Maar meteen op 2 april een bliksemstart naar het ‘Eiland van de eeuwige lente’, voor twee weekjes naar de resten van het verloren continent Atlantis. Dat is héél mooi, weten we van horen zeggen. Eerder bezochten we Canarische eilanden als La Palma en La Gomera. Wandelen, uitrusten, genieten. Naar onze mening zijn Gran Canaria en Tenerife een ander verhaal. Vakantiedorpen als Playa de las Americas en Costa del Silencio, speciaal opgezet voor toerisme naar zon, zee en strand, vormen een wereld op zich. Onze wereld wil geen balkon met zicht op de landingsbaan. Bruinbakken op kunstmatig aangelegde witte zandstranden is niet ons stiel. Ons vermaak ligt niet in groene velden waar vakantiegangers en masse bananen plukken, of op besneeuwde berghellingen waar zij groepsgewijs met sneeuwballen gooien en op plastic zakken naar beneden sleeën.
Wij zoeken liever de eenzaamheid van diepe kloven door verkoold basalt, zoals Barranco del Infierno of Barranco de Masca, met het dorpje Masca midden in een berglandschap vol spelonken. Daar kan ik de Guanches, de oorspronkelijke eilandbewoners, imiteren door in één keer over smalle ravijnen te springen. Wij plukken bij voorkeur panorama’s van de ontoegankelijke eilandjes voor de kust, waar gevederde vogels vredig door het luchtruim glijden, spottend naar een plek om te nestelen.

Dus vliegen we tóch naar Heilig Kruis – Tenerifes hoofdstad Santa Cruz -, om ons in het noorden aan authentieke, karaktervolle plaatsjes vast te klampen. We verblijven in Garachico, dat een charmant vissershaventje herbergt. Ooit lag hier de rijkste handelshaven van het eiland, maar in 1706 is Garachico tijdens een vulkaanuitbarsting door lavastromen vrijwel verwoest.
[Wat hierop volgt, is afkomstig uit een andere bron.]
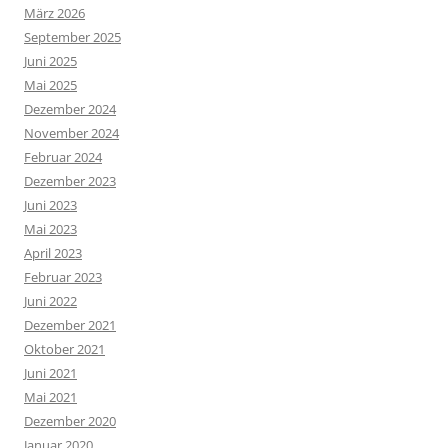
März 2026
September 2025
Juni 2025
Mai 2025
Dezember 2024
November 2024
Februar 2024
Dezember 2023
Juni 2023
Mai 2023
April 2023
Februar 2023
Juni 2022
Dezember 2021
Oktober 2021
Juni 2021
Mai 2021
Dezember 2020
Januar 2020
Een verkoelende duik is mogelijk in een van de natuurlijke rotsmeertjes met oceaanwater.
Zonder twijfel zullen we de botanische tuin van Puerto de la Cruz aandoen, waar Erna mij in Latijn strelizia, jasmijnboom, mimosa en bougainville kan doceren. Natuurlijk slaan we, drankzuchtig als we zijn, Icod de los Vinos niet over. Op de meer dan drieduizend jaar oude drakenbloedboom bij dit wijnstadje brengen we een toost uit. “Op uw gezondheid, Drago Milenario, nog langer zal u leven”.
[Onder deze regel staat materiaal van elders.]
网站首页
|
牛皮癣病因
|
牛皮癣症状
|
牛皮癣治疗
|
Aswoensdag is al gepasseerd, anders zou ik me als getuige hebben gemeld voor het uitbundige drank- en dansfiësta in Santa Cruz’ binnenstad ter afsluiting van het carnaval. Salsa en samba met carnavalskoninginnen, die zich voor de laatste keer aan het grote publiek vertonen. Tot besluit sturen de Tinerfeños – bewoners van Tenerife dus - een reusachtige sardine feestelijk en onder luid geweeklaag naar het hiernamaals. Het zijn heidense rituelen in de wortels van het carnaval, waarmee het ontwaken van de lente wordt begroet.
We zijn present in de Semana Santa en lopen dus tegen een paasprocessie op. De mooiste schijnt door het oude centrum van La Laguna te kruipen. Ik probeer in deze universiteitsstad een broederschap te sluiten met in kapmantels geklede religieuzen en groepen boetelingen, om achter hun drijfveren te komen.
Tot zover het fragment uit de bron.